The Michigan Beer and Wine Wholesalers Association represents 75 distributors in the state, including Mitten. President Mike Lashbrook said the belief that larger distributors ignore Michigan wines is a matter of perspective.

"If you look at the most successful Michigan wineries, i.e. St. Julian, Chateau Grand Traverse, Leelanau Cellars, etc., I believe they would tell you that their success was dependent on good partnerships with the established distributors who have the market presence and clout to get their products on the shelf and moving," Lashbrook said.

"Other newer, smaller win eries seem to have the fear of getting lost in an established distributor's operation. They perpetuate this myth, sometimes without even having tried to partner with some of these folks."

Mitten, however, is betting that its laser focus on Michigan wines will pay off. On the retail end the business model is finding fans, too.

"As soon as we tasted the wines, it blew me away, what (Baur) was presenting to me," said Susan Cosenza, a sommelier and wine buyer at Joe's Produce in Livonia, a Detroit suburb.

Cosenza's store remodeled this spring, expanding and upgrading its wine department to a 6,000-bottle capacity. While she's still filling it, Cosenza estimates half of her stock is Michigan wines. Before she met Baur, she carried the basic Big Four wines. She now carries 74 different Michigan facings from a dozen wineries.

"No one ever presented Michigan wine the way Eddie has. I think he's doing a fantastic thing," Cosenza said, adding that there is a "huge Michigan following" among her customers, many of whom vacation in Michigan's wine country.

"I want to be known as having one of the best Michigan selections," she said.

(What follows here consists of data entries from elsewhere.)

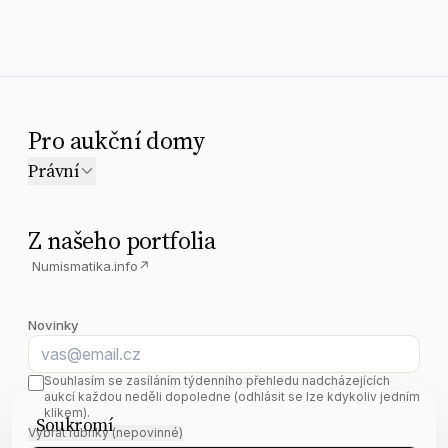
Pro aukční domy
Právní
Z našeho portfolia
Numismatika.info
↗
Novinky
E-mail
Souhlasím se zasíláním týdenního přehledu nadcházejících
aukcí každou neděli dopoledne (odhlásit se lze kdykoliv jedním
klikem).
Soukromí
Vybrat rubriky (nepovinné)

David L. Neault, sommelier at Vince and Joe's Gourmet Markets, a store with two suburban Detroit locations, said his customers also are seeking Michigan wines.

"They're traveling up to the vineyards, experiencing these wines, and want to come back home and have the same experience with their friends," he said. "People are just gravitating toward Michigan wines, and that's really why I had to step up my game a bit."

Neault, who made his first tasting trip to Northern Michigan in April, said Mitten is helping him serve those customers. While Michigan wine represents just 5% of his inventory at one store and only 1-2% at the other, he expects that to increase.

"My goal would be to promote Michigan wines more to the savvy consumer," Neault said.

That's what Mitten wants, too. Baur and Frochtman carefully select potential retail accounts, seeking upscale, independent stores with wine departments headed by sommeliers and staffs willing to learn. They provide tastings and training, backdoor tours of wineries, and promotional materials from the Grape and Wine Industry Council.

"We want to put a face on the product. If you go anywhere, they know Scott and Eddie," Baur said. In return, they want shelf space and lots of it. No set displays for Mitten wines-they want a dedicated Michigan wine section or endcap. "It's the Gallo concept. A billboard," Baur said. "We want the same thing with Michigan wines."

With Michigan's population and its retail customer base concentrated in the southeastern part of the state, Mitten's next move will be to establish anchor there. There are plans for a bonded warehouse in the metro Detroit area. Baur also will relocate to the Detroit area, while Fochtman will remain in Traverse City.

They also want more winery customers. Discovering eager retailers like Cosenza and Neault, Mitten needs more wine to deliver. "The biggest thing holding us back is what we can get," Baur said. "We've got wineries, we've run them out of wine."